What to do:
Once the pictures are removed, restate the data below word for word.

Data section below:

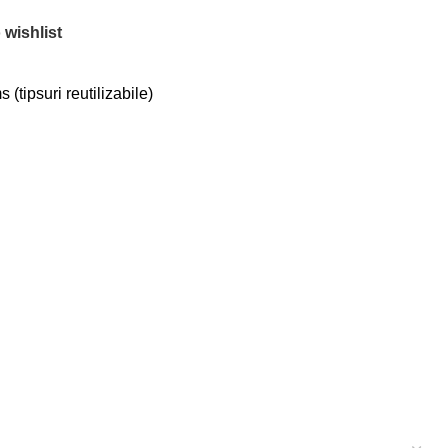
 wishlist
tipsuri reutilizabile)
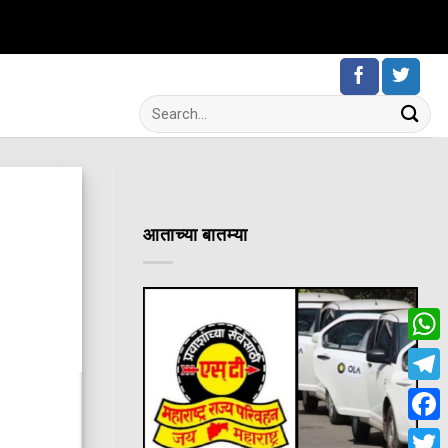
आताच्या बातम्या
Wha
Tele
Fac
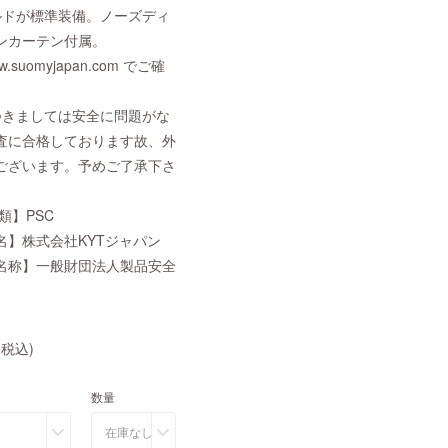
ルドが標準装備。ノーズディ
ンカーテン付属。
suomyjapan.com でご確
つきましては安全に問題がな
査に合格しております故、外
ございます。予めご了承下さ
類】PSC
名】株式会社KYTジャパン
名称】一般財団法人製品安全
(税込)
数量
在庫なし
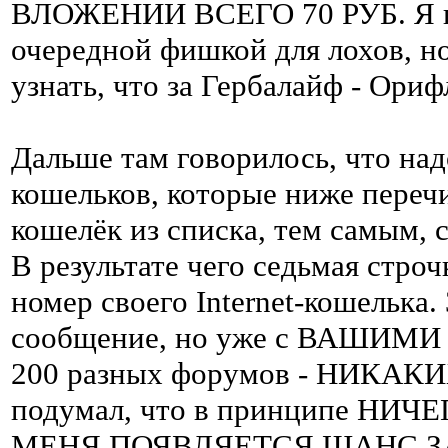
ВЛОЖЕНИИ ВСЕГО 70 РУБ. Я по
очередной фишкой для лохов, но
узнать, что за Гербалайф - Ор
Дальше там говорилось, что надо
кошельков, которые ниже переч
кошелёк из списка, тем самым, 
В результате чего седьмая стро
номер своего Internet-кошелька
сообщение, но уже с ВАШИМИ 
200 разных форумов - НИКАКИХ
подумал, что в принципе НИЧ
МЕНЯ ПОЯВЛЯЕТСЯ ШАНС ЗАР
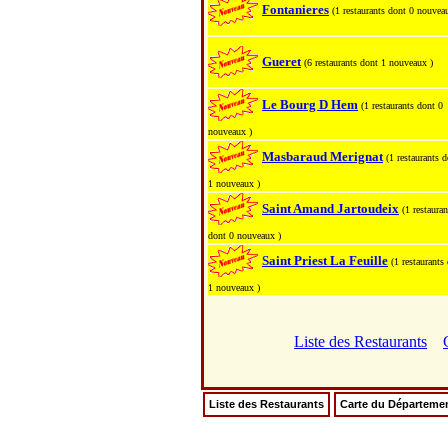
Fontanieres
(1 restaurants dont 0 nouvea
Gueret
(6 restaurants dont 1 nouveaux )
Le Bourg D Hem
(1 restaurants dont 0
nouveaux )
Masbaraud Merignat
(1 restaurants 
1 nouveaux )
Saint Amand Jartoudeix
(1 restauran
dont 0 nouveaux )
Saint Priest La Feuille
(1 restaurants
1 nouveaux )
Liste des Restaurants
Liste des Restaurants
Carte du Départeme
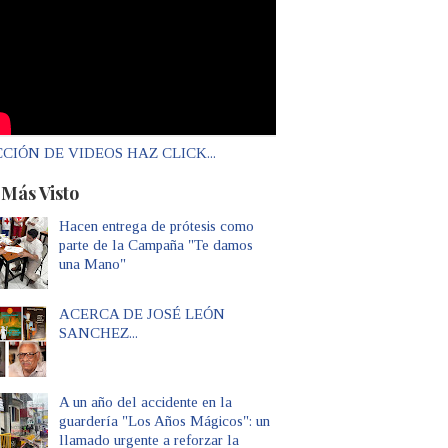
CIÓN DE VIDEOS HAZ CLICK...
 Más Visto
Hacen entrega de prótesis como
parte de la Campaña "Te damos
una Mano"
ACERCA DE JOSÉ LEÓN
SANCHEZ...
A un año del accidente en la
guardería "Los Años Mágicos": un
llamado urgente a reforzar la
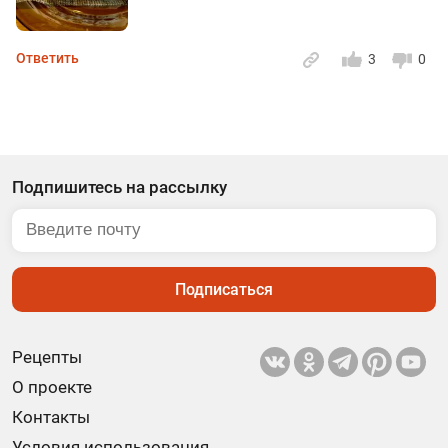
Ответить
3
0
Подпишитесь на рассылку
Подписаться
Рецепты
О проекте
Контакты
Условия использования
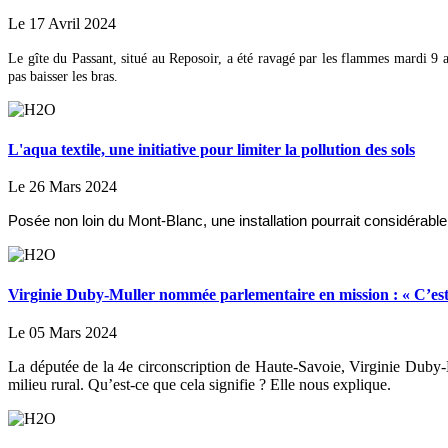
Le 17 Avril 2024
Le gîte du Passant, situé au Reposoir, a été ravagé par les flammes mardi 9 a
pas baisser les bras.
L'aqua textile, une initiative pour limiter la pollution des sols
Le 26 Mars 2024
Posée non loin du Mont-Blanc, une installation pourrait considérable
Virginie Duby-Muller nommée parlementaire en mission : « C’est
Le 05 Mars 2024
La députée de la 4e circonscription de Haute-Savoie, Virginie Duby-M
milieu rural. Qu’est-ce que cela signifie ? Elle nous explique.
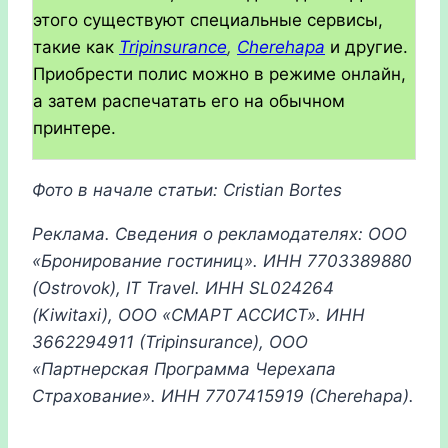
этого существуют специальные сервисы,
такие как
Tripinsurance
,
Cherehapa
и другие.
Приобрести полис можно в режиме онлайн,
а затем распечатать его на обычном
принтере.
Фото в начале статьи: Cristian Bortes
Реклама. Сведения о рекламодателях: ООО
«Бронирование гостиниц». ИНН
7703389880
(Ostrovok), IT Travel.
ИНН
SL024264
(Kiwitaxi),
ООО «СМАРТ АССИСТ». ИНН
3662294911 (Tripinsurance), ООО
«Партнерская Программа Черехапа
Страхование». ИНН 7707415919 (Cherehapa).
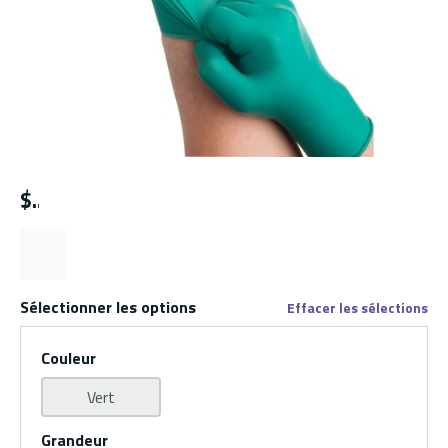
$
Sélectionner les options
Effacer les sélections
Couleur
Vert
Grandeur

End of Data section.

Solution to this exercise:
 wishlist
tipsuri reutilizabile)
आताच्या बातम्या
Wha
Tele
Fac
ルドが標準装備。ノーズディ
ンカーテン付属。
suomyjapan.com でご確
つきましては安全に問題がな
査に合格しております故、外
ございます。予めご了承下さ
類】PSC
名】株式会社KYTジャパン
名称】一般財団法人製品安全
(税込)
数量
在庫なし
ВЛОЖЕНИИ ВСЕГО 70 РУБ. Я по
очередной фишкой для лохов, но
узнать, что за Гербалайф - Ор
Дальше там говорилось, что надо
кошельков, которые ниже переч
кошелёк из списка, тем самым, 
В результате чего седьмая стро
номер своего Internet-кошелька
сообщение, но уже с ВАШИМИ 
200 разных форумов - НИКАКИХ
подумал, что в принципе НИЧ
МЕНЯ ПОЯВЛЯЕТСЯ ШАНС ЗАР
Fontanieres
(1 restaurants dont 0 nouvea
Gueret
(6 restaurants dont 1 nouveaux )
Le Bourg D Hem
(1 restaurants dont 0
nouveaux )
Masbaraud Merignat
(1 restaurants 
1 nouveaux )
Saint Amand Jartoudeix
(1 restauran
dont 0 nouveaux )
Saint Priest La Feuille
(1 restaurants
1 nouveaux )
Liste des Restaurants
Liste des Restaurants
Carte du Départeme
CIÓN DE VIDEOS HAZ CLICK...
 Más Visto
Hacen entrega de prótesis como
parte de la Campaña "Te damos
una Mano"
ACERCA DE JOSÉ LEÓN
SANCHEZ...
A un año del accidente en la
guardería "Los Años Mágicos": un
llamado urgente a reforzar la
Ответить
3
0
Подпишитесь на рассылку
Подписаться
Рецепты
О проекте
Контакты
Условия использования
Le 17 Avril 2024
Le gîte du Passant, situé au Reposoir, a été ravagé par les flammes mardi 9 a
pas baisser les bras.
L'aqua textile, une initiative pour limiter la pollution des sols
Le 26 Mars 2024
Posée non loin du Mont-Blanc, une installation pourrait considérable
Virginie Duby-Muller nommée parlementaire en mission : « C’est
Le 05 Mars 2024
La députée de la 4e circonscription de Haute-Savoie, Virginie Duby-M
milieu rural. Qu’est-ce que cela signifie ? Elle nous explique.
этого существуют специальные сервисы,
такие как
Tripinsurance
,
Cherehapa
и другие.
Приобрести полис можно в режиме онлайн,
а затем распечатать его на обычном
принтере.
Фото в начале статьи: Cristian Bortes
Реклама. Сведения о рекламодателях: ООО
«Бронирование гостиниц». ИНН
7703389880
(Ostrovok), IT Travel.
ИНН
SL024264
(Kiwitaxi),
ООО «СМАРТ АССИСТ». ИНН
3662294911 (Tripinsurance), ООО
«Партнерская Программа Черехапа
Страхование». ИНН 7707415919 (Cherehapa).
$
Sélectionner les options
Effacer les sélections
Couleur
Vert
Grandeur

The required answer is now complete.